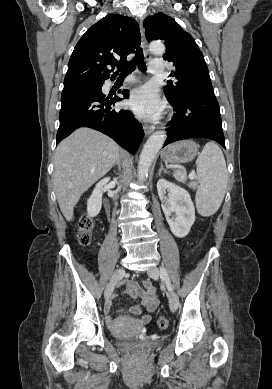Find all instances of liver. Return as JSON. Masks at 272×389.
I'll return each mask as SVG.
<instances>
[{
	"label": "liver",
	"mask_w": 272,
	"mask_h": 389,
	"mask_svg": "<svg viewBox=\"0 0 272 389\" xmlns=\"http://www.w3.org/2000/svg\"><path fill=\"white\" fill-rule=\"evenodd\" d=\"M119 156V146L108 136L80 128L64 139L54 157V190L67 221L82 194L106 175Z\"/></svg>",
	"instance_id": "obj_1"
}]
</instances>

WHAT TO WORK ON:
Return all of the material precisely as written. No picture belongs in it.

WRITTEN SOLUTION:
Find all instances of liver. Return as JSON. Masks at 272×389.
I'll return each mask as SVG.
<instances>
[{
	"label": "liver",
	"mask_w": 272,
	"mask_h": 389,
	"mask_svg": "<svg viewBox=\"0 0 272 389\" xmlns=\"http://www.w3.org/2000/svg\"><path fill=\"white\" fill-rule=\"evenodd\" d=\"M119 156V146L108 136L80 128L64 139L54 157V190L67 221L82 194L106 175Z\"/></svg>",
	"instance_id": "obj_1"
}]
</instances>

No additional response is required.